I first read “The Golem: What You Should Know about Science” as an undergraduate student for an introduction to the sociology of scientific knowledge. I feel it’s an important book for anyone who wants to understand how science works. Ten years later, I still find myself revisiting it. Read on to find out why…
In their introduction, the authors say that portraying science as either necessarily virtuous or intrinsically malevolent is misleading. They suggest the most appropriate metaphor for science is a golem, a lumbering anthropomorphic clay creature from Jewish folklore. A golem is intrinsically neither good nor bad. A golem does as it is told and is extremely strong, if perhaps a little clumsy. Whilst it is potentially very useful, it is only as good as the human direction it receives.

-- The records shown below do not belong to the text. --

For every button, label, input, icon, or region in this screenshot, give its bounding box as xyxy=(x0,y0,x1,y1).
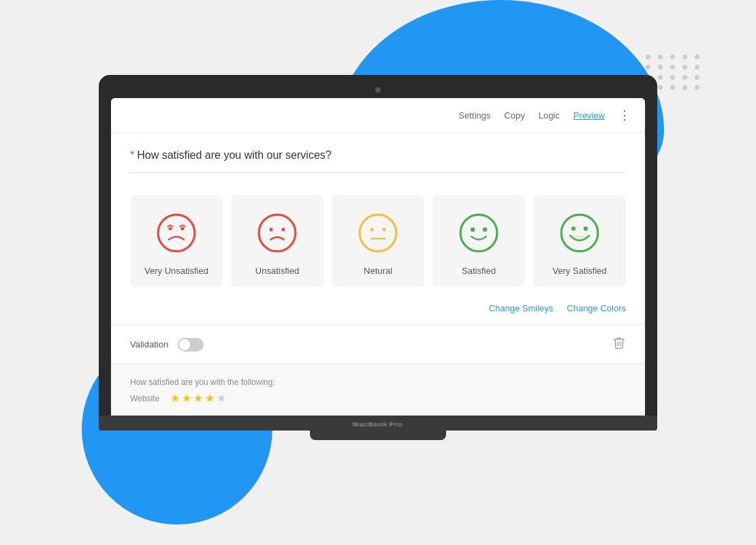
star-3[interactable]: ★ xyxy=(193,392,203,405)
face-neutral-icon xyxy=(356,211,400,255)
svg-point-1 xyxy=(168,227,172,230)
star-4[interactable]: ★ xyxy=(205,392,215,405)
option-very-satisfied[interactable]: Very Satisfied xyxy=(533,195,626,287)
option-unsatisfied-label: Unsatisfied xyxy=(255,266,299,276)
svg-point-10 xyxy=(460,215,497,251)
preview-question-text: How satisfied are you with the following… xyxy=(130,377,275,387)
emoji-options-container: Very Unsatisfied Unsatisfied xyxy=(111,195,645,298)
svg-point-8 xyxy=(382,228,385,231)
validation-label: Validation xyxy=(130,339,168,349)
question-label: How satisfied are you with our services? xyxy=(137,149,331,161)
laptop-frame: Settings Copy Logic Preview ⋮ *How satis… xyxy=(99,75,657,440)
action-links: Change Smileys Change Colors xyxy=(111,298,645,324)
face-unsatisfied-icon xyxy=(255,211,299,255)
settings-button[interactable]: Settings xyxy=(458,110,490,121)
preview-section: How satisfied are you with the following… xyxy=(111,364,645,416)
survey-card: Settings Copy Logic Preview ⋮ *How satis… xyxy=(111,98,645,416)
laptop-screen: Settings Copy Logic Preview ⋮ *How satis… xyxy=(111,98,645,416)
preview-button[interactable]: Preview xyxy=(573,110,605,121)
logic-button[interactable]: Logic xyxy=(539,110,560,121)
option-satisfied[interactable]: Satisfied xyxy=(432,195,525,287)
more-options-button[interactable]: ⋮ xyxy=(618,108,631,123)
svg-point-5 xyxy=(281,228,285,231)
option-very-unsatisfied-label: Very Unsatisfied xyxy=(144,266,208,276)
question-section: *How satisfied are you with our services… xyxy=(111,133,645,195)
validation-toggle[interactable] xyxy=(178,338,204,352)
face-very-satisfied-icon xyxy=(558,211,601,255)
svg-point-15 xyxy=(584,226,588,230)
delete-button[interactable] xyxy=(612,336,626,353)
svg-point-7 xyxy=(370,228,373,231)
change-smileys-button[interactable]: Change Smileys xyxy=(489,303,554,313)
question-divider xyxy=(130,172,626,173)
option-unsatisfied[interactable]: Unsatisfied xyxy=(231,195,324,287)
option-very-unsatisfied[interactable]: Very Unsatisfied xyxy=(130,195,223,287)
svg-point-0 xyxy=(158,215,195,251)
option-very-satisfied-label: Very Satisfied xyxy=(552,266,607,276)
laptop-stand xyxy=(310,431,446,440)
option-satisfied-label: Satisfied xyxy=(462,266,496,276)
svg-point-3 xyxy=(259,215,296,251)
star-2[interactable]: ★ xyxy=(182,392,191,405)
svg-point-2 xyxy=(180,227,184,230)
svg-point-14 xyxy=(571,226,576,230)
question-text: *How satisfied are you with our services… xyxy=(130,149,626,161)
preview-website-label: Website xyxy=(130,394,159,403)
validation-row: Validation xyxy=(111,324,645,364)
svg-point-4 xyxy=(269,228,272,231)
laptop-bezel: Settings Copy Logic Preview ⋮ *How satis… xyxy=(99,75,657,416)
svg-point-12 xyxy=(483,228,487,232)
star-rating: ★ ★ ★ ★ ★ xyxy=(170,392,226,405)
laptop-brand-label: MacBook Pro xyxy=(352,421,404,428)
svg-point-6 xyxy=(360,215,396,251)
survey-toolbar: Settings Copy Logic Preview ⋮ xyxy=(111,98,645,133)
face-very-unsatisfied-icon xyxy=(155,211,198,255)
svg-point-13 xyxy=(561,215,598,251)
star-1[interactable]: ★ xyxy=(170,392,180,405)
star-5[interactable]: ★ xyxy=(217,392,226,405)
preview-rating-row: Website ★ ★ ★ ★ ★ xyxy=(130,392,626,405)
option-neutral-label: Netural xyxy=(364,266,392,276)
required-indicator: * xyxy=(130,149,134,161)
validation-section: Validation xyxy=(130,338,204,352)
copy-button[interactable]: Copy xyxy=(504,110,524,121)
laptop-base: MacBook Pro xyxy=(99,416,657,431)
change-colors-button[interactable]: Change Colors xyxy=(567,303,626,313)
svg-point-11 xyxy=(471,228,475,232)
face-satisfied-icon xyxy=(457,211,501,255)
laptop-camera xyxy=(375,87,381,93)
option-neutral[interactable]: Netural xyxy=(332,195,424,287)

“What you should know about science.”
To illustrate their point, the authors introduce and discuss seven controversies from the history of science, from topics as diverse as the experiments that ‘proved’ relativity, to observations on the sex lives of lizards. In each case they succinctly describe the science behind the controversy, and then they examine how the controversy was resolved (if it was). In doing so, they demonstrate how scientific conflicts are almost never resolved by a ‘killer experiment’. They give examples showing how the truth of two opposing scientific theories is being debated. In these cases, the notion of the killer experiment is a myth, as experimenters with opposing viewpoints can interpret the experimental evidence in different ways. If these controversies are resolved, it is seldom by a logical progression of experiments and conclusions as we might expect. As with any other debate, personalities, presentation and blind luck all play a role in deciding what the accepted resolution is.
A scientist’s perspective
If I had a criticism of The Golem, I would say that its focus on controversial science, whilst illustrative, makes day-to-day science seem messier and more antagonistic than it usually is. However, The Golem is interesting because shows us that science is not just a series of cold, detached observations, but the ideas and opinions of a diverse group of people, who happen to be scientists. It also shows us that it is no less remarkable for being so.